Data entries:

= = = = =

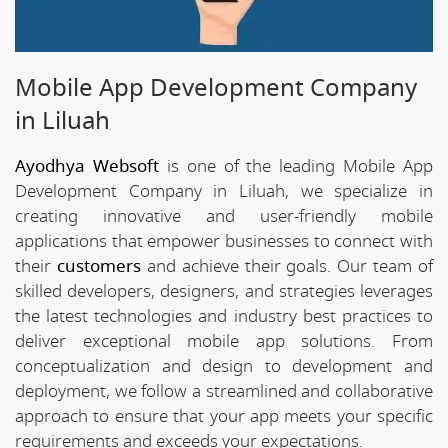
Mobile App Development Company
in Liluah
Ayodhya Websoft
is one of the leading Mobile App
Development Company in Liluah, we specialize in
creating innovative and user-friendly mobile
applications that empower businesses to connect with
their
customers
and achieve their goals. Our team of
skilled developers, designers, and strategies leverages
the latest technologies and industry best practices to
deliver exceptional mobile app solutions. From
conceptualization and design to development and
deployment, we follow a streamlined and collaborative
approach to ensure that your app meets your specific
requirements and exceeds your expectations.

= = = = =

THE TASK:
Set down every entry word for word, but omit the pictures.

EXERCISE ANSWER:
Mobile App Development Company
in Liluah
Ayodhya Websoft
is one of the leading Mobile App
Development Company in Liluah, we specialize in
creating innovative and user-friendly mobile
applications that empower businesses to connect with
their
customers
and achieve their goals. Our team of
skilled developers, designers, and strategies leverages
the latest technologies and industry best practices to
deliver exceptional mobile app solutions. From
conceptualization and design to development and
deployment, we follow a streamlined and collaborative
approach to ensure that your app meets your specific
requirements and exceeds your expectations.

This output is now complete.